Sometimes a bronchoalveolar lavage is performed during an examination of the lung known as a bronchoscopy. A bronchoalveolar lavage involves the removal and examination of cells from the lung. Lung biopsy, the removal of a lung tissue sample for study, may also be performed during bronchoscopy or as a surgical procedure.



There is no cure for idiopathic pulmonary fibrosis. Current treatments are aimed at preventing more damage and relieving symptoms. There is no known way to repair scarring that has already occurred.

Current treatments include anti-inflammatory medication, such as corticosteroids, or other medications that suppress the immune system. These drugs may help prevent further scarring and increase survival time in patients where the fibrosis is related to an autoimmune disease. They don't work for every one battling pulmonary fibrosis, however.

Oxygen therapy may be prescribed if the amount of oxygen in the blood is low, which may help with shortness of breath and prolong the patient's ability to stay active.  Many doctors will recommend pulmonary rehabilitation, which provides information and counseling to patients to help them manage the condition.

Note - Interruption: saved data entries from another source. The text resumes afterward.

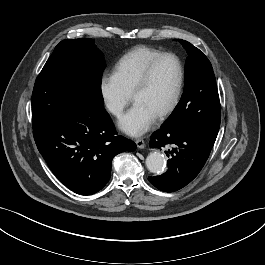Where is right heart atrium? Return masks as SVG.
Listing matches in <instances>:
<instances>
[{
    "label": "right heart atrium",
    "instance_id": "right-heart-atrium-1",
    "mask_svg": "<svg viewBox=\"0 0 265 265\" xmlns=\"http://www.w3.org/2000/svg\"><path fill=\"white\" fill-rule=\"evenodd\" d=\"M99 92L107 111L119 117L130 101V96L123 91L113 75L105 74L99 84Z\"/></svg>",
    "mask_w": 265,
    "mask_h": 265
}]
</instances>
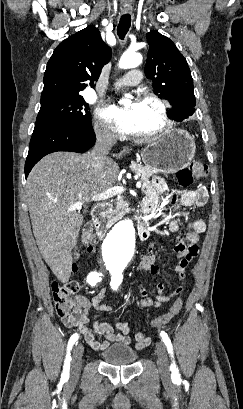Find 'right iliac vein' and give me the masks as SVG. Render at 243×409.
Instances as JSON below:
<instances>
[{
    "label": "right iliac vein",
    "mask_w": 243,
    "mask_h": 409,
    "mask_svg": "<svg viewBox=\"0 0 243 409\" xmlns=\"http://www.w3.org/2000/svg\"><path fill=\"white\" fill-rule=\"evenodd\" d=\"M83 352H84L83 345L76 344L73 349L72 378H77L80 373Z\"/></svg>",
    "instance_id": "1"
}]
</instances>
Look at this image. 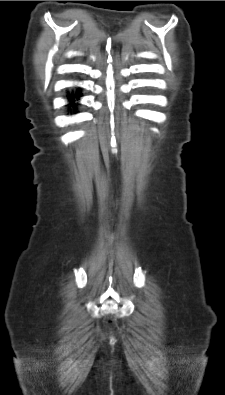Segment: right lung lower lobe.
Listing matches in <instances>:
<instances>
[{"label": "right lung lower lobe", "instance_id": "98d812e1", "mask_svg": "<svg viewBox=\"0 0 225 395\" xmlns=\"http://www.w3.org/2000/svg\"><path fill=\"white\" fill-rule=\"evenodd\" d=\"M80 96H81L80 89H77L75 93L72 92V93H68V94H67V98H68V101H69V105H70L72 108H74V109L76 108V103H75V101H76V100H79Z\"/></svg>", "mask_w": 225, "mask_h": 395}]
</instances>
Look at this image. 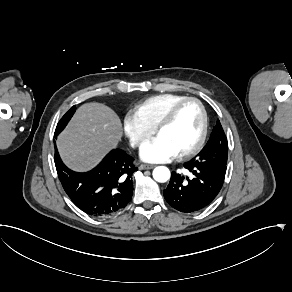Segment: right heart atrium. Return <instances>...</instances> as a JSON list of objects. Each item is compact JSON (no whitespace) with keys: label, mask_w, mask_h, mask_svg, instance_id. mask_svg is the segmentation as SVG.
<instances>
[{"label":"right heart atrium","mask_w":292,"mask_h":292,"mask_svg":"<svg viewBox=\"0 0 292 292\" xmlns=\"http://www.w3.org/2000/svg\"><path fill=\"white\" fill-rule=\"evenodd\" d=\"M123 132L133 146H141L152 134L153 129L147 126L132 110L123 114Z\"/></svg>","instance_id":"d8ad5b80"}]
</instances>
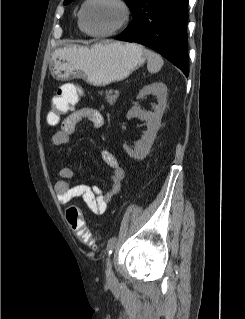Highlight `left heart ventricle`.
I'll return each mask as SVG.
<instances>
[{
  "label": "left heart ventricle",
  "instance_id": "left-heart-ventricle-1",
  "mask_svg": "<svg viewBox=\"0 0 245 319\" xmlns=\"http://www.w3.org/2000/svg\"><path fill=\"white\" fill-rule=\"evenodd\" d=\"M122 18L120 8L112 3L96 1L85 12V26L91 32H104L115 27Z\"/></svg>",
  "mask_w": 245,
  "mask_h": 319
}]
</instances>
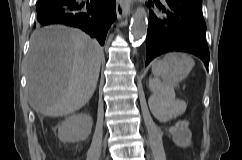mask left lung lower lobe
Returning <instances> with one entry per match:
<instances>
[{"label": "left lung lower lobe", "instance_id": "0a47b994", "mask_svg": "<svg viewBox=\"0 0 242 160\" xmlns=\"http://www.w3.org/2000/svg\"><path fill=\"white\" fill-rule=\"evenodd\" d=\"M156 6L155 10L151 6ZM146 65L156 56L183 51L198 56L208 69L209 49L202 4L193 0H149Z\"/></svg>", "mask_w": 242, "mask_h": 160}]
</instances>
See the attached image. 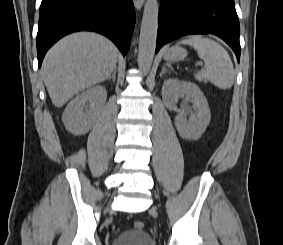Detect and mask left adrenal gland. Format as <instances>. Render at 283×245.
Listing matches in <instances>:
<instances>
[{
  "mask_svg": "<svg viewBox=\"0 0 283 245\" xmlns=\"http://www.w3.org/2000/svg\"><path fill=\"white\" fill-rule=\"evenodd\" d=\"M167 72H169V70H167L166 67H163V68H162V71H161V73H160V77H162V75L165 74V73H167Z\"/></svg>",
  "mask_w": 283,
  "mask_h": 245,
  "instance_id": "obj_1",
  "label": "left adrenal gland"
}]
</instances>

Gastroesophageal reflux may contribute to the progression of pulmonary fibrosis and should be evaluated and treated when present.

For some, a lung transplant may be the best option, particularly those younger than 65 with no other medical problems who aren't responding to medications.

Importantly, there are clinical trials ongoing for patients with idiopathic pulmonary fibrosis. Several of these trials are in Phase III and hopefully, new therapies will be approved in the United States within the next year or two. There are also Phase II trials that Cedars-Sinai will be participating in.